### Aim of the exercise
Retype the entries below exactly, but begin at the line containing "Schneider Yangın (ESMI)" and end at the last line.

····················

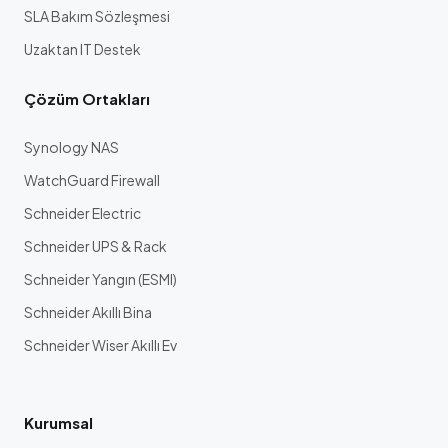
SLA Bakım Sözleşmesi
Uzaktan IT Destek
Çözüm Ortakları
Synology NAS
WatchGuard Firewall
Schneider Electric
Schneider UPS & Rack
Schneider Yangın (ESMI)
Schneider Akıllı Bina
Schneider Wiser Akıllı Ev
Kurumsal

····················

### Your response
Schneider Yangın (ESMI)
Schneider Akıllı Bina
Schneider Wiser Akıllı Ev
Kurumsal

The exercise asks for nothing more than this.